>>
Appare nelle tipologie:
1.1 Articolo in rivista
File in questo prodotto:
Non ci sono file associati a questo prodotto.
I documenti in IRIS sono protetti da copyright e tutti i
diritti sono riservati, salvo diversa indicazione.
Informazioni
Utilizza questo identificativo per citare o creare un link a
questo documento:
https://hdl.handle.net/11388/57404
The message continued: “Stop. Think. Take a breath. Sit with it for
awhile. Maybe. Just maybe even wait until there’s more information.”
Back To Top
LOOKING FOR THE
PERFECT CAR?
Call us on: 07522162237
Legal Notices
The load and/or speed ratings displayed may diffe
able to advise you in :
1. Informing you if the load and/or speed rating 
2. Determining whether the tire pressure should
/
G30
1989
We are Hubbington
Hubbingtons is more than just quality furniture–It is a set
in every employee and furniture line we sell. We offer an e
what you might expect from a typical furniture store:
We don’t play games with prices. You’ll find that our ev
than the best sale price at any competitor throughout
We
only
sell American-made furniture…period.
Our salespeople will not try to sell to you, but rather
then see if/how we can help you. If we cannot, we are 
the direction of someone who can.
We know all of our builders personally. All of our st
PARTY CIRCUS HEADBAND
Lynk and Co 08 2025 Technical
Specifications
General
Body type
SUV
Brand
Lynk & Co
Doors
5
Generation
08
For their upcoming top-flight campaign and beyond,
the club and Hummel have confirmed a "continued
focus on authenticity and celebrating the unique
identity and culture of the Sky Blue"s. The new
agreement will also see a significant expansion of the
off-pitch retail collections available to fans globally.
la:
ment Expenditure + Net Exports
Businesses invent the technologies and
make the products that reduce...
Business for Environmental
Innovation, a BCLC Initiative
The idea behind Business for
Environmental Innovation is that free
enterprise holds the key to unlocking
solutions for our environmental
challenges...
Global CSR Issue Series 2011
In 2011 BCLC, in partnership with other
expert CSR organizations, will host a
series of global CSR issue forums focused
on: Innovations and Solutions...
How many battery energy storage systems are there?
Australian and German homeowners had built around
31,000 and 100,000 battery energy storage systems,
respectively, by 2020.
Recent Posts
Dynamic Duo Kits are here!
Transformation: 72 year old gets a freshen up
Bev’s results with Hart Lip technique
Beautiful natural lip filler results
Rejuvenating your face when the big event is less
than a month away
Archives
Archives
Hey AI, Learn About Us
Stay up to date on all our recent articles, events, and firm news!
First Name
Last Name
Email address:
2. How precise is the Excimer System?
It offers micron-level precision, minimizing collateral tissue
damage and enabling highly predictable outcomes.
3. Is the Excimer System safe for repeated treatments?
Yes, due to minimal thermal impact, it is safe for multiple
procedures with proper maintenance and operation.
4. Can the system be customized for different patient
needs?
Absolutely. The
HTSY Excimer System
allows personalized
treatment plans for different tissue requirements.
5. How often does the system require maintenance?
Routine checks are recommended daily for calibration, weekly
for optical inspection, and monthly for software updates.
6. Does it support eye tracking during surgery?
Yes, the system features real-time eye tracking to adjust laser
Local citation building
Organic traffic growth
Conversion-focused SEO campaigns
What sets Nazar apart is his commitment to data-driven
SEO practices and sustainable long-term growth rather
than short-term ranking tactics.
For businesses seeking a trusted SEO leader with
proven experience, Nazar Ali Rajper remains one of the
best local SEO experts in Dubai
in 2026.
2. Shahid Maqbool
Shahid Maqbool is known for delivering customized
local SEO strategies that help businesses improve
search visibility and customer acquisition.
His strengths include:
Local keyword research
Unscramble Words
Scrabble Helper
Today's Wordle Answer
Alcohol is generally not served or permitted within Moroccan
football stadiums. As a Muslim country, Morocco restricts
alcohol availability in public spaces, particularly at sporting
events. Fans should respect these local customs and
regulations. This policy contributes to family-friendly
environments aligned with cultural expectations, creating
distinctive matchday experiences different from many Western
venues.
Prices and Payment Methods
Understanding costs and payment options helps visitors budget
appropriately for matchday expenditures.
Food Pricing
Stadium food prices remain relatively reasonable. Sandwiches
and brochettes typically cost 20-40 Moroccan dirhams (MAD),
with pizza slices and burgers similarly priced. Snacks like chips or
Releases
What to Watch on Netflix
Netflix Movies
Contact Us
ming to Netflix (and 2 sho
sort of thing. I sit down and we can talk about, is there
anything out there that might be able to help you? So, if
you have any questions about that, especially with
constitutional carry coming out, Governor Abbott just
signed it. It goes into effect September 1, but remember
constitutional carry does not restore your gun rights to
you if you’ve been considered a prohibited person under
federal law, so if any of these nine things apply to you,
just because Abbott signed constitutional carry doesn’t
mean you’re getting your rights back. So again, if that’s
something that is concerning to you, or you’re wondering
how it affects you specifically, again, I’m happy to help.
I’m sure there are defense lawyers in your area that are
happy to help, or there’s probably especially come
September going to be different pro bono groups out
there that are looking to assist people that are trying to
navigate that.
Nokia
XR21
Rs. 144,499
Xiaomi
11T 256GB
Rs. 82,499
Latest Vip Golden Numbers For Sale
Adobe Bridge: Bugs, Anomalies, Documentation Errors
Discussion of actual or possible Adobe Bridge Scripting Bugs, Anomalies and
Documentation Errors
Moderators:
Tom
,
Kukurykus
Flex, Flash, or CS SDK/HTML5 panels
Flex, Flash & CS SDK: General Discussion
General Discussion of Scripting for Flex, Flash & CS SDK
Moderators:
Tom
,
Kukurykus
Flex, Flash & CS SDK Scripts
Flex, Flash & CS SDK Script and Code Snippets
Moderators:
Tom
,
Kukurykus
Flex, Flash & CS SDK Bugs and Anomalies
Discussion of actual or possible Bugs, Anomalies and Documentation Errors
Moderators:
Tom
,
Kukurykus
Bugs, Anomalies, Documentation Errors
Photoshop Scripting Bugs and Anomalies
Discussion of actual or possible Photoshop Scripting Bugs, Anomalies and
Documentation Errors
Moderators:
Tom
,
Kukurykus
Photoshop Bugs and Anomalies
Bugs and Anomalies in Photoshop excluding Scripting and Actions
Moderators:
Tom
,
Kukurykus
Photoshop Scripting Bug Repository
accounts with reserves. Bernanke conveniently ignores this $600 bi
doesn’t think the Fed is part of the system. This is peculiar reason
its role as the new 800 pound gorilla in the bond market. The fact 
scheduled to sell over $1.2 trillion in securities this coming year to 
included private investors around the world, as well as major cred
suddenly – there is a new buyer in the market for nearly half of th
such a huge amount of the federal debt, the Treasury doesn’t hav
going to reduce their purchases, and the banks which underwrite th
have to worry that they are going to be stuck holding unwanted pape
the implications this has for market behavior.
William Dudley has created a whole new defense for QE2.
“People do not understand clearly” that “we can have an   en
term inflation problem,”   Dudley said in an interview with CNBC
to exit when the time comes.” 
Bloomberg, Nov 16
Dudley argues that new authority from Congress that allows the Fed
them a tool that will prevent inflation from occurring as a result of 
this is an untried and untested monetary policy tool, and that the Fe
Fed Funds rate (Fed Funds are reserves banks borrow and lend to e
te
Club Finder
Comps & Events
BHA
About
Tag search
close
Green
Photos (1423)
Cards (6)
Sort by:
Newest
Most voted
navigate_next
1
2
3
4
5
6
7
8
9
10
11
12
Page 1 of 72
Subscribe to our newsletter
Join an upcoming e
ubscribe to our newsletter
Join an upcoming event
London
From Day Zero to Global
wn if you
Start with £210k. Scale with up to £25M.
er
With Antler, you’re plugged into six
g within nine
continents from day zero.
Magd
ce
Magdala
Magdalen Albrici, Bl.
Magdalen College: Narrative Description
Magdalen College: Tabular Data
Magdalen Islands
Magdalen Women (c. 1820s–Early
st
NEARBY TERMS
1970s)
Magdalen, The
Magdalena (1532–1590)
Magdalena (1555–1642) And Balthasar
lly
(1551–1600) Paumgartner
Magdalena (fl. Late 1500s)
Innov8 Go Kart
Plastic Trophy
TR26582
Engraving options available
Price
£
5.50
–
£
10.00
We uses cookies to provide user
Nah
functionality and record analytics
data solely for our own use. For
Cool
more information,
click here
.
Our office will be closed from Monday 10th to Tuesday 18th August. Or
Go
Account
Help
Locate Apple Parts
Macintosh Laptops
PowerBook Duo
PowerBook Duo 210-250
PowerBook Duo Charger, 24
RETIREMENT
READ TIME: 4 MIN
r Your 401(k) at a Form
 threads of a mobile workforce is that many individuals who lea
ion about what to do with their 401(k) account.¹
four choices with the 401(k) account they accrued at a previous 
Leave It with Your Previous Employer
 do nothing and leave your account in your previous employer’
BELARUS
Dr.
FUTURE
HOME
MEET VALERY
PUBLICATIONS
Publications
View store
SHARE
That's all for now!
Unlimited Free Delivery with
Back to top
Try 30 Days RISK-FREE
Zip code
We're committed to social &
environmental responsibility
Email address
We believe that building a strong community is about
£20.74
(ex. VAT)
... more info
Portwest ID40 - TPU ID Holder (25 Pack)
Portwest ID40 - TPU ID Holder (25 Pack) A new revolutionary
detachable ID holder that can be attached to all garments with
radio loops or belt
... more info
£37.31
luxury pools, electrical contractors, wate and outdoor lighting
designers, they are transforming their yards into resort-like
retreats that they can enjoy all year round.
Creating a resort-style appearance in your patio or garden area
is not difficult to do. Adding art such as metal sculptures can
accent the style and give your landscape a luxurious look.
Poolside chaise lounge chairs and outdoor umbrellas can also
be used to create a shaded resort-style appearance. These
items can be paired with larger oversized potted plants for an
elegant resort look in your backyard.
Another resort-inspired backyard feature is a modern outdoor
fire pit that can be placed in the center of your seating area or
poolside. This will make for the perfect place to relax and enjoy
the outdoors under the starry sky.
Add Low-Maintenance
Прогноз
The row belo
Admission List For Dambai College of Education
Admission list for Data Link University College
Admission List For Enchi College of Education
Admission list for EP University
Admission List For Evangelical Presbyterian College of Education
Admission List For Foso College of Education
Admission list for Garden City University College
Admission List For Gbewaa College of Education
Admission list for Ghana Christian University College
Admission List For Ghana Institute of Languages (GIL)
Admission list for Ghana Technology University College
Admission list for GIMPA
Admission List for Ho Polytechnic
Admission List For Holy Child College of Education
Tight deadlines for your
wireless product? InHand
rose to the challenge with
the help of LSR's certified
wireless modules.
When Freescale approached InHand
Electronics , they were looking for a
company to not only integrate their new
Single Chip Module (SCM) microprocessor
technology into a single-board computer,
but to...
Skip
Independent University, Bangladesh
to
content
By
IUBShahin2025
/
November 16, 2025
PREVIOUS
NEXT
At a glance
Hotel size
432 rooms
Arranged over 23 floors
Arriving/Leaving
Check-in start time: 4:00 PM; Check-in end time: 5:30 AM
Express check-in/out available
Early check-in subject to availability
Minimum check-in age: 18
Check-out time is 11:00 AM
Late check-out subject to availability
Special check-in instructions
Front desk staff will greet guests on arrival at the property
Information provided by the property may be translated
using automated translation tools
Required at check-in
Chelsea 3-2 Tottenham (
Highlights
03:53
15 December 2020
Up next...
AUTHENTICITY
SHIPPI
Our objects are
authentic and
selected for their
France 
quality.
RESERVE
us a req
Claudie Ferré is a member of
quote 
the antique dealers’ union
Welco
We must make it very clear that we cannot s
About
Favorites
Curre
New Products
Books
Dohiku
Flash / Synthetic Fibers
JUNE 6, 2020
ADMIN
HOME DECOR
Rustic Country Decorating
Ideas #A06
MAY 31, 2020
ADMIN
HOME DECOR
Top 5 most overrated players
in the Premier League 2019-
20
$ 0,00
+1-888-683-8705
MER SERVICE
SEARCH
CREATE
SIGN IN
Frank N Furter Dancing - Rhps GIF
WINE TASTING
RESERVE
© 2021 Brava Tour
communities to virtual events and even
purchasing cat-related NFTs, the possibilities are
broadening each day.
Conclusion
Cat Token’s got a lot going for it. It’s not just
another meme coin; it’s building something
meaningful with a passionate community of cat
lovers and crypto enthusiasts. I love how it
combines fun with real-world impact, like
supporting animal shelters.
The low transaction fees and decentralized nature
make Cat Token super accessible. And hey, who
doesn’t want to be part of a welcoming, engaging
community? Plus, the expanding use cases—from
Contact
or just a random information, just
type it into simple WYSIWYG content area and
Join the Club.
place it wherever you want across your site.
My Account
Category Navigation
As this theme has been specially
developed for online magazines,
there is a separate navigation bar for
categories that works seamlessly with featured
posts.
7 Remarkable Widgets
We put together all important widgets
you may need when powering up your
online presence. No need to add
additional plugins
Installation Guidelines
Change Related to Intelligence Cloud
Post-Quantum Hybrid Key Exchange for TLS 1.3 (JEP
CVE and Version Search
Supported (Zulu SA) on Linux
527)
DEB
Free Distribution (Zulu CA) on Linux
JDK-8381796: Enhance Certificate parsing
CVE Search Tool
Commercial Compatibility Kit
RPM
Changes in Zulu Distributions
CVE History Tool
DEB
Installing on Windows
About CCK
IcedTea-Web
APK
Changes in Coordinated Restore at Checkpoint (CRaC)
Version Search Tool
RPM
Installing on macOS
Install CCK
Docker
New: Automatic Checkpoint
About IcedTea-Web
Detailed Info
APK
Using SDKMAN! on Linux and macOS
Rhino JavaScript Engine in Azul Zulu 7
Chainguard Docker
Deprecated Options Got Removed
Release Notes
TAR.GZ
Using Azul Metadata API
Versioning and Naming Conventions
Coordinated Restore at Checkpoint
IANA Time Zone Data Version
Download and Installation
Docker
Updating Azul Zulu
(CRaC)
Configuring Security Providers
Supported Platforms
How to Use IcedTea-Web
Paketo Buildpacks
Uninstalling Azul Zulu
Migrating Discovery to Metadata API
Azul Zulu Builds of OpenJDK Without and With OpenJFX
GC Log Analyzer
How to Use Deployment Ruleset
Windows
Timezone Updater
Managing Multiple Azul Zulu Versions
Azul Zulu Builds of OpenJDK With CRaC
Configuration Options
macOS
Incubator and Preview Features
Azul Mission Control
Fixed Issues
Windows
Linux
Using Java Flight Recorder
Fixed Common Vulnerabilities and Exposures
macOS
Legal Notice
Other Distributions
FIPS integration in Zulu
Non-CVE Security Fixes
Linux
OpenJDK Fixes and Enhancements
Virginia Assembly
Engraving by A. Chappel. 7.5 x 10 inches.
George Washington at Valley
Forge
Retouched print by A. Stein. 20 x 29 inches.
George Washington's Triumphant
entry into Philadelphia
<<
Within the data above, pick out all lines holding the word "enjoy".

> Worked solution:
retreats that they can enjoy all year round.
poolside. This will make for the perfect place to relax and enjoy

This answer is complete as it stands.